The financial industry (such as banking, insurance, and securities) generally involves scripting on big data platforms. The script job of the big data platform is generally that the user sends code fragments to the engine server through the client, and the code is executed by the session on the engine server. In the existing methods of processing code execution requests, user operations are extremely cumbersome, and it is difficult to meet the actual business needs of banks and other financial industries.

In view of this, an embodiment of the present application proposes a method for processing code execution requests.

The application scenarios involved in this method are described below.

FIG. 1 is a schematic diagram of an applicable system architecture provided by an embodiment of the application. As shown in FIG. 1, the system architecture includes a client 11, an intermediate proxy server 12, and an engine server 13. Among them, the client 11 communicates with the engine server 13 through the intermediate proxy server 12. It should be noted that the intermediate proxy server 12 may be a single server or a server cluster, and the engine server 13 may be a single server or a server cluster, which is not limited.

Based on the system architecture shown in Figure 1, the interaction process between the various devices under the system architecture is described below. It should be noted that, in the following embodiments of the present application, the type of engine service is equivalent to the type of engine server, and the engine services corresponding to a type of engine server all belong to the same type.

Based on the system architecture shown in FIG. 1, FIG. 2 is a schematic diagram of a brief process of processing a code execution request provided by an embodiment of the application. As shown in Figure 2, multiple engine services (ie multiple engine servers, such as Spark engine server 131 and Python engine server 132) are set in the engine server 13, and each engine service corresponds to multiple sessions. One session can be understood as A lightweight application, a session can run code alone.

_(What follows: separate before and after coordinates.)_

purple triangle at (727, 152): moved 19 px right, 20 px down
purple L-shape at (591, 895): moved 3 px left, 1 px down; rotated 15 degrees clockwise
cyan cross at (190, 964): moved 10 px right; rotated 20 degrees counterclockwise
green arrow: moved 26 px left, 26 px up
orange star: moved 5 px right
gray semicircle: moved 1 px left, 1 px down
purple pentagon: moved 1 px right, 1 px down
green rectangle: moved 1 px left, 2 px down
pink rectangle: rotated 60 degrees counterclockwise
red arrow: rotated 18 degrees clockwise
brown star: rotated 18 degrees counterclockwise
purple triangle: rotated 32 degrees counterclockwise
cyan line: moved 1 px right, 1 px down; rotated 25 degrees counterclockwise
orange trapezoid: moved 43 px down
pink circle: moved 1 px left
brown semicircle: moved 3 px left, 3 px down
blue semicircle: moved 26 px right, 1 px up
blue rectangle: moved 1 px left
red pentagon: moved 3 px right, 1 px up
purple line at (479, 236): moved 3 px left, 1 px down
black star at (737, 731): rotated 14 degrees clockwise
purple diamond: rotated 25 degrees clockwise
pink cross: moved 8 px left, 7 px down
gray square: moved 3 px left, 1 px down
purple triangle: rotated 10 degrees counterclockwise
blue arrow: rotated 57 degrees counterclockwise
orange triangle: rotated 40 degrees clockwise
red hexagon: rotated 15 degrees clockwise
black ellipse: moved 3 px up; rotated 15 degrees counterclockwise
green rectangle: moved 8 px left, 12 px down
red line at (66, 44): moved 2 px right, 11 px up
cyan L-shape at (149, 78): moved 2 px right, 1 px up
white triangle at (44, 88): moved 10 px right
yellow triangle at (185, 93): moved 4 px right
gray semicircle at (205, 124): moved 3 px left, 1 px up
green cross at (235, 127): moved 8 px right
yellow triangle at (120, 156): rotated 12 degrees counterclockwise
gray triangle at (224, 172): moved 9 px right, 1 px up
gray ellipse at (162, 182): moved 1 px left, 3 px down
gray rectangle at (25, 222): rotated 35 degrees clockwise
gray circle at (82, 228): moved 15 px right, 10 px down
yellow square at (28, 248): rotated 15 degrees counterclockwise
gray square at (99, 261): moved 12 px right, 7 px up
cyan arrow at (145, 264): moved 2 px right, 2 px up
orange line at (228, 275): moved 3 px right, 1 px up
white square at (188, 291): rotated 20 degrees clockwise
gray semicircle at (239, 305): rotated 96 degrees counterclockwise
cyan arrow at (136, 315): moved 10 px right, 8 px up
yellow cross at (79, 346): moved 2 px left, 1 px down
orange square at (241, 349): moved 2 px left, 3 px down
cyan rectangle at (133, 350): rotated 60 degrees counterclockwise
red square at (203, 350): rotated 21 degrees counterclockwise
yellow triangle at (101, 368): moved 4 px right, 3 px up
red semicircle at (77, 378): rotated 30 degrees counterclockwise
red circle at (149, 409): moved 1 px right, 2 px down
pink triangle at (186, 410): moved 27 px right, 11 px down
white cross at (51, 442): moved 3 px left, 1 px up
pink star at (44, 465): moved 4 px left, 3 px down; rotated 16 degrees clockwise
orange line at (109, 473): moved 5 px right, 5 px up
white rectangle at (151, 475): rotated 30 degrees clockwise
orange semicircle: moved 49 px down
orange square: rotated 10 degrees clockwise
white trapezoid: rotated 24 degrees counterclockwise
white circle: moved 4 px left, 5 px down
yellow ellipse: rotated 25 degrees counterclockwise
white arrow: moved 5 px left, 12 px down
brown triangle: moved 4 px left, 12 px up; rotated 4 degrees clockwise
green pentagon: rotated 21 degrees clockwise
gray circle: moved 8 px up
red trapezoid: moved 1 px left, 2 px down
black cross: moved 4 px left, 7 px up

It should be noted that, in FIG. 2, the engine server 13 includes the Spark engine server 131 and the Python engine server 132 as an example, but in fact, the type of the engine server 13 is not limited, and the type of engine service is also not limited.

Please continue to refer to Figure 1 and Figure 2 below to briefly describe the interaction process between each device in this application scenario.

Specifically, the user sends a code execution request through the client 11. After the client 11 receives the code execution request, it sends the code execution request to the intermediate proxy server 12. The intermediate proxy server 12 screens out the corresponding sessions for the code execution request, and then The code execution request is sent to the corresponding session in the engine server, and the corresponding code of the user is executed by the corresponding session.

Based on the system architecture shown in FIG. 1, FIG. 3 is a schematic diagram of an interaction flow corresponding to a method for processing code execution requests provided by an embodiment of the application.

In step 301, the intermediate proxy server 12 receives a code execution request from the client 11, and the code execution request includes the code requested to be executed by the user.

Specifically, when a user wants to use the engine server 13 to execute code, the user can submit a code execution request through the client 11, the client 11 sends the code execution request to the intermediate proxy server 12, and the intermediate proxy server 12 receives the code sent by the client 11. Code execution request.

In a possible implementation manner, the intermediate proxy server 12 includes multiple intermediate proxy services. In order to avoid excessive load of a certain proxy service, the intermediate proxy server 12 allocates code execution requests of different users to different users in a polling manner. Each intermediate agent service is processed to try to ensure the load balance of each intermediate agent service.

The code execution request includes the code requested by the user to execute. The code execution request may also include the engine service type. The engine service type refers to the engine service type designated by the user to execute the code execution request. For example, the user specifies that the code execution request is sent to the Python engine service for execution. The code execution request may also include a session identification code (identification, ID) specified by the user.

For example, the client may send the code execution request to the intermediate proxy server 12 in a Representational State Transfer (REST) manner.

Step 302: Encapsulate the code execution request as a task, assign a task ID to the task, and store the task ID in a relational database.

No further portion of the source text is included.